• **Aim of the task**
Would you write out all the records again, exactly?

[Start of section]

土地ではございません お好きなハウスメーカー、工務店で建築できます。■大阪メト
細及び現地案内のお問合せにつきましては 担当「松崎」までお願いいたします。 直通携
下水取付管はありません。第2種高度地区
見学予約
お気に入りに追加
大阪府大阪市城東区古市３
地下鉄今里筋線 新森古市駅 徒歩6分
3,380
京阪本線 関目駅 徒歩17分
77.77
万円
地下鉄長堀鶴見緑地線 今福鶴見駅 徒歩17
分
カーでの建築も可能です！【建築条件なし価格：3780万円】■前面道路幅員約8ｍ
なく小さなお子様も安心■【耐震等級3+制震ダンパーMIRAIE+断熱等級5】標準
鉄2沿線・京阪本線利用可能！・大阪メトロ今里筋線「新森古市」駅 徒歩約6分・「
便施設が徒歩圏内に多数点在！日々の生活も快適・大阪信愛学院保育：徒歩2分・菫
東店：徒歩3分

[End of section]

• **Response below**
土地ではございません お好きなハウスメーカー、工務店で建築できます。■大阪メト
細及び現地案内のお問合せにつきましては 担当「松崎」までお願いいたします。 直通携
下水取付管はありません。第2種高度地区
見学予約
お気に入りに追加
大阪府大阪市城東区古市３
地下鉄今里筋線 新森古市駅 徒歩6分
3,380
京阪本線 関目駅 徒歩17分
77.77
万円
地下鉄長堀鶴見緑地線 今福鶴見駅 徒歩17
分
カーでの建築も可能です！【建築条件なし価格：3780万円】■前面道路幅員約8ｍ
なく小さなお子様も安心■【耐震等級3+制震ダンパーMIRAIE+断熱等級5】標準
鉄2沿線・京阪本線利用可能！・大阪メトロ今里筋線「新森古市」駅 徒歩約6分・「
便施設が徒歩圏内に多数点在！日々の生活も快適・大阪信愛学院保育：徒歩2分・菫
東店：徒歩3分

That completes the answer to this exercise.